Letting Go

A winter's day in the mid 1990s.

A winter's day in the mid 1990s.

I wrote this piece about four years ago while on a workshop in Antarctica.

It’s for the parents out there.

Earlier today I was thinking of the beautiful, sunny, summer afternoon 17 year ago in Croton-On-Hudson, NY. My neighbor, Earl, and I were teaching my 6-year-old son, Marco, how to ride a two-wheel bike. The training wheels were set neatly on the curb next to the tools that we used to remove them. I thought for a moment about how important these training wheels were for Marco at one point in is life, but no longer.

Marco was a bit nervous as I ran with him and pushed him down the street at what I am surely seemed to him like 80 miles an hour. He wobbled for a bit, almost lost his balance, but then rode almost straight as an arrow to the end of the street. He swung around. His beaming smile looking back at us said it all: You let go and I did it!

Of course, I had tears in my eyes. They were tears of joy – shed because I was so proud of Marco, and because I knew that it was the beginning of the letting go process – a process that lasts a lifetime. It’s a process that’s filled with happiness, pure joy and a touch of sadness.

Letting go of Marco when my wife and I dropped him off at summer camp when he was 10 was never easy for any of us. The first year we all had tears in our eyes when Marco ran off to find his friends. When we picked him up two weeks later, he ran to us as fast as humanly possible. The second year drop-off was also emotional for all of us, but when we picked up Marco, his pace was a bit slower, as he slowly waved goodbye to his new friends.

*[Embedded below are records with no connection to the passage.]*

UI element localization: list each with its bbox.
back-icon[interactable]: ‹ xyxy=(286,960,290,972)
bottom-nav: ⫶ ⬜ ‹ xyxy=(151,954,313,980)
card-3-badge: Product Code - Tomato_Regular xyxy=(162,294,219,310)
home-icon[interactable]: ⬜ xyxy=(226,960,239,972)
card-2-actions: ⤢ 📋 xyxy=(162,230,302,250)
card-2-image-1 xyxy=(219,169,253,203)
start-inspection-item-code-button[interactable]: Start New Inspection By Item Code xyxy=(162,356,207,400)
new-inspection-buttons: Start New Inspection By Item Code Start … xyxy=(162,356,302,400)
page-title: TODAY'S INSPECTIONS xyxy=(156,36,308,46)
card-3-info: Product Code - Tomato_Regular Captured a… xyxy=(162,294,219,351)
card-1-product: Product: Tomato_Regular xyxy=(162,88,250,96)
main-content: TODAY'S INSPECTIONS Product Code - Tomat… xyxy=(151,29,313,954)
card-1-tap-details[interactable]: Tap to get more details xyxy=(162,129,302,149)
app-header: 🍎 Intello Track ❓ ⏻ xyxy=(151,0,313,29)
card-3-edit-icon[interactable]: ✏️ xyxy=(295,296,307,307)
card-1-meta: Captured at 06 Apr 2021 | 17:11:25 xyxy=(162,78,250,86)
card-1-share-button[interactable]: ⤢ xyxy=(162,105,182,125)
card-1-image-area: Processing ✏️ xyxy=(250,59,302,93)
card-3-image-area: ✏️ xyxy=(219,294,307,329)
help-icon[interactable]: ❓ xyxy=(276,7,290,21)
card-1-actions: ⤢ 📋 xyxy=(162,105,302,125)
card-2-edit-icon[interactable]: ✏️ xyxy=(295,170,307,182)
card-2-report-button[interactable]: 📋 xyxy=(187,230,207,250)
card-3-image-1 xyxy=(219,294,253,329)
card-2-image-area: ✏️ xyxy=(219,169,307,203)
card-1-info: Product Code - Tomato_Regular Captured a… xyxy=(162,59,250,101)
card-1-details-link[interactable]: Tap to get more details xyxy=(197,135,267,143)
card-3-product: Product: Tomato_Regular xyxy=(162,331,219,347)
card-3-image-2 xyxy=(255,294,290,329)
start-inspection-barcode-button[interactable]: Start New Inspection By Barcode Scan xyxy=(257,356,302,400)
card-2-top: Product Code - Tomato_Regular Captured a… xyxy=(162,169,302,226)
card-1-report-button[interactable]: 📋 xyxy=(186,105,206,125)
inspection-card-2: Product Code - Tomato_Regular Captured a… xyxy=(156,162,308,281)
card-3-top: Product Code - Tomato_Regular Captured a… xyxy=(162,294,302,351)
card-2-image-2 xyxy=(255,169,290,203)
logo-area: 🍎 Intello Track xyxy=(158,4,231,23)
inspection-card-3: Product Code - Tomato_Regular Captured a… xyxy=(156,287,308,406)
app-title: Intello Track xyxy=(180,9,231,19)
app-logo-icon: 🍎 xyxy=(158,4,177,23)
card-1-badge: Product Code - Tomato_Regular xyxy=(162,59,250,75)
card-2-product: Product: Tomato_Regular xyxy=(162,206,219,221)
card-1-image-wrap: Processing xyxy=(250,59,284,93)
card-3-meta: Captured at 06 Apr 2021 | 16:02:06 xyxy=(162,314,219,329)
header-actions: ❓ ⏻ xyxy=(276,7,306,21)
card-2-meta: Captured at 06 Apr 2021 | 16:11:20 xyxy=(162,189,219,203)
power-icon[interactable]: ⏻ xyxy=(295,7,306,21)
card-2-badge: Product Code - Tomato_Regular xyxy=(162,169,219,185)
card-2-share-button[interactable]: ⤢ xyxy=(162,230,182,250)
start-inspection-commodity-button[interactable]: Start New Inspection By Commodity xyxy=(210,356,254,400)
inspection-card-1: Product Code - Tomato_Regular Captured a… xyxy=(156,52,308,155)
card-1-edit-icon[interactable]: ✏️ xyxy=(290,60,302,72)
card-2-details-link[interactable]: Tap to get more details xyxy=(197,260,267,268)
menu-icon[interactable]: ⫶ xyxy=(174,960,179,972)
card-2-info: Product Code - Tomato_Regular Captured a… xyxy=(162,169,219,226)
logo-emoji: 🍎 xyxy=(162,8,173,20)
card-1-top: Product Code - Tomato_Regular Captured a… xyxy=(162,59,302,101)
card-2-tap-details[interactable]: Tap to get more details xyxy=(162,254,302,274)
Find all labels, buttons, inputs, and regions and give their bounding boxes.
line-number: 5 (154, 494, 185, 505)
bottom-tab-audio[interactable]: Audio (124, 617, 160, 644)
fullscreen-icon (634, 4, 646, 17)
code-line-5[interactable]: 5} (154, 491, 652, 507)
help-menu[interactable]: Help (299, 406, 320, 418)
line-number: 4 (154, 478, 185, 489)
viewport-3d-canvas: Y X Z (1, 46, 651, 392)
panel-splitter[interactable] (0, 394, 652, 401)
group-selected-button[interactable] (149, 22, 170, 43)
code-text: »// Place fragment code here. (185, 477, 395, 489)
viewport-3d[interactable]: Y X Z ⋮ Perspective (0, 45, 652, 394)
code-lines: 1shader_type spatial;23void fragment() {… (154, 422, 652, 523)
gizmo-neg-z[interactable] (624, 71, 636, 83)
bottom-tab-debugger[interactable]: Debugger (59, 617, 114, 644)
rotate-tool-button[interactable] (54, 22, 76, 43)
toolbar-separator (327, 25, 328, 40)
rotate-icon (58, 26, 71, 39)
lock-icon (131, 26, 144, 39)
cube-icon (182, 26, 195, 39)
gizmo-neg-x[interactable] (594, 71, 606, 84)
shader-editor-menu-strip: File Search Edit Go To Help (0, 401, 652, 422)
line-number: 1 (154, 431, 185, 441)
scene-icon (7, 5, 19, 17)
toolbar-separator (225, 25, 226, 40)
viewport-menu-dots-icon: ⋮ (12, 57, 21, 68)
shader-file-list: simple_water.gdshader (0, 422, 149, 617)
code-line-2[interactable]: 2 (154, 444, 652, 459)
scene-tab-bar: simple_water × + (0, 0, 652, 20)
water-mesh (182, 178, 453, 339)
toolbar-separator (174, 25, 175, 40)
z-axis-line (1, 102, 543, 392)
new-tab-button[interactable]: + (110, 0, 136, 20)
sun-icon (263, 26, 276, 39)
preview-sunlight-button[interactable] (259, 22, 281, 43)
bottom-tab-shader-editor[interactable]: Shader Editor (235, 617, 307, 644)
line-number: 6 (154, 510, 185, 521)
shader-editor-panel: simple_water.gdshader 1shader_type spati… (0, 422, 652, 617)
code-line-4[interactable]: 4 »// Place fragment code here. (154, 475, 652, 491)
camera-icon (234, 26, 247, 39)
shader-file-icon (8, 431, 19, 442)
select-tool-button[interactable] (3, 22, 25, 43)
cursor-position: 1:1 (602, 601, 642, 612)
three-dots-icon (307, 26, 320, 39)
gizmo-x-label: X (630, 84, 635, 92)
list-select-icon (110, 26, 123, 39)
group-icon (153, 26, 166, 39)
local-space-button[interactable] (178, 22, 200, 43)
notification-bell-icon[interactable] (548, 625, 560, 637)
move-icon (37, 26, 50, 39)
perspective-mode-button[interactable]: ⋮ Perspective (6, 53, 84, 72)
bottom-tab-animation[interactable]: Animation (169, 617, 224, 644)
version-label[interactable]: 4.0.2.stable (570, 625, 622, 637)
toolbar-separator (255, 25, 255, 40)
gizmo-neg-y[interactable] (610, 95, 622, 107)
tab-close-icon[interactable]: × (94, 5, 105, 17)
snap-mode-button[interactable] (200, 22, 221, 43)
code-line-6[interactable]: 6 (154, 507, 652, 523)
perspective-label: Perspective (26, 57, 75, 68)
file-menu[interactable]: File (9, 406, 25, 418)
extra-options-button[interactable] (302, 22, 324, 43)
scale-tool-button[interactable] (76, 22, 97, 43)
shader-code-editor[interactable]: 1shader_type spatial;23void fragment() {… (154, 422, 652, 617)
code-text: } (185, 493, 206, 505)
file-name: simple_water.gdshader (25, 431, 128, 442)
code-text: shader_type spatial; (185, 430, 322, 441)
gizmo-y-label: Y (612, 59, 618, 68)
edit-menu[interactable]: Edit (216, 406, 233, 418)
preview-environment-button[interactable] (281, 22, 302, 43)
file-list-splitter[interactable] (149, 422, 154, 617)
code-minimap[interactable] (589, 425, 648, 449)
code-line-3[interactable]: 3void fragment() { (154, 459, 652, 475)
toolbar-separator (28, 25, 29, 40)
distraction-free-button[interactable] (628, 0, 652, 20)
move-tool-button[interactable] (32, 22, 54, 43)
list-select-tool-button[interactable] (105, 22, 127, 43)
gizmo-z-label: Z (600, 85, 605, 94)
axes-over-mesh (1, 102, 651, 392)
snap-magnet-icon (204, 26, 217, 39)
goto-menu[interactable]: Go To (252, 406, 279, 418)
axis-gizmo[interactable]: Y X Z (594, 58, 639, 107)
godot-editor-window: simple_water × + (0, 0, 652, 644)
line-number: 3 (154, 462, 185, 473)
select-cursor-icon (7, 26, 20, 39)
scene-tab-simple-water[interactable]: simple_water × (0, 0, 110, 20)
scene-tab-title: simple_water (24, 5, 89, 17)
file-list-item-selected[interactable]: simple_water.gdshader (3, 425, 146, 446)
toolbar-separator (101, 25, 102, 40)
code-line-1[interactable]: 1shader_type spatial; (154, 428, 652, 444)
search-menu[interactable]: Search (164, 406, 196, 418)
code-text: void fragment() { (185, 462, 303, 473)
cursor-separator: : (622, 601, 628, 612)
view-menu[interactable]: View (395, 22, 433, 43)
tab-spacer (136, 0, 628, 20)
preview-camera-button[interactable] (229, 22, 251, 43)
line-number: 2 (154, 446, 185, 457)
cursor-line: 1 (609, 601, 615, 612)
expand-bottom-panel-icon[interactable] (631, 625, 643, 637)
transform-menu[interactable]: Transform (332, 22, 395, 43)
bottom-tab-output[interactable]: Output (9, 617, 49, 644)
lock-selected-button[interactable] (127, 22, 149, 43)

Another major letting go experience happened when we sold Marco our old car when he was 16. I remember him turning around the Honda Civic Hybrid in our driveway and pulling away – waving to me to seemingly say, “I’ll be OK dad, you will be OK, too.” Or put another way, “You’re letting go, I can do it!”

Of course there were many more “letting go” moments – first band practice, first snowboarding trip, first late-night get-together at the local diner, first drive to see a girlfriend.

There will be many more to come.

For a long time I have been thinking about why letting to is so hard for me. My guess is that I cherish each and every moment and experience with Marco so very much, that when it will be my time to let go, for the last time, I wonder what I will say to Marco. Probably, something like this: We all have to let go sometime, buddy. You did it, now it’s my turn. That’s for practicing with me.